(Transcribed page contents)
_ _ _

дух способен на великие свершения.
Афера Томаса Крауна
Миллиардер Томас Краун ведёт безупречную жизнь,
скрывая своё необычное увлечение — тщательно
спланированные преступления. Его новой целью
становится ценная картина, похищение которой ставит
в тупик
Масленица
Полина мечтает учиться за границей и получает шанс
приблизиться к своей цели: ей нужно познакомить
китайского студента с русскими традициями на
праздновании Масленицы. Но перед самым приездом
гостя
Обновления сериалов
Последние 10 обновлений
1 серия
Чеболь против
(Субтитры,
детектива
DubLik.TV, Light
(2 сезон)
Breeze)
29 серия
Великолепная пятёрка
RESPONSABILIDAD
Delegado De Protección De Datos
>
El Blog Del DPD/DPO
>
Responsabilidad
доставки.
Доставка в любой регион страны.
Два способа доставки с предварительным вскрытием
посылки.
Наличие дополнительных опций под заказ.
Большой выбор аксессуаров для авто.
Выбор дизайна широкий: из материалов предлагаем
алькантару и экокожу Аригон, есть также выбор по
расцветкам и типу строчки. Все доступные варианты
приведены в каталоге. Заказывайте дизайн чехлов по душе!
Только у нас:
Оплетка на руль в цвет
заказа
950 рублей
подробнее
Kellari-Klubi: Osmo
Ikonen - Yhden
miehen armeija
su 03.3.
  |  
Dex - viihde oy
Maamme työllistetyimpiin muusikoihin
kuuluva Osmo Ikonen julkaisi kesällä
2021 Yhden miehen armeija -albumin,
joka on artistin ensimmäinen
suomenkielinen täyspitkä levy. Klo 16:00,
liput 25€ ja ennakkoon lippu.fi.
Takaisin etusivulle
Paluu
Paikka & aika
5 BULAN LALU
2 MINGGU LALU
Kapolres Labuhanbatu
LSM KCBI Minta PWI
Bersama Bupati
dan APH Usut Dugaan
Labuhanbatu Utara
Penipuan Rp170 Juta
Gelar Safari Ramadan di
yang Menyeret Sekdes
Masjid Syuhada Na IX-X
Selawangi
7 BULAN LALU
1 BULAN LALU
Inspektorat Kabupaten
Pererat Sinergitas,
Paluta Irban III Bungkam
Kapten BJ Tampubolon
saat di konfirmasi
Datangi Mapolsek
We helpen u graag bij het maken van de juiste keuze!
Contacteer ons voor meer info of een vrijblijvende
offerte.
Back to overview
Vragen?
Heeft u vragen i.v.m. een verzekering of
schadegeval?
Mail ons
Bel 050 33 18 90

_ _ _

Brief
Wherever a line above contains the string "LALU", copy that line.

Your response
5 BULAN LALU
2 MINGGU LALU
7 BULAN LALU
1 BULAN LALU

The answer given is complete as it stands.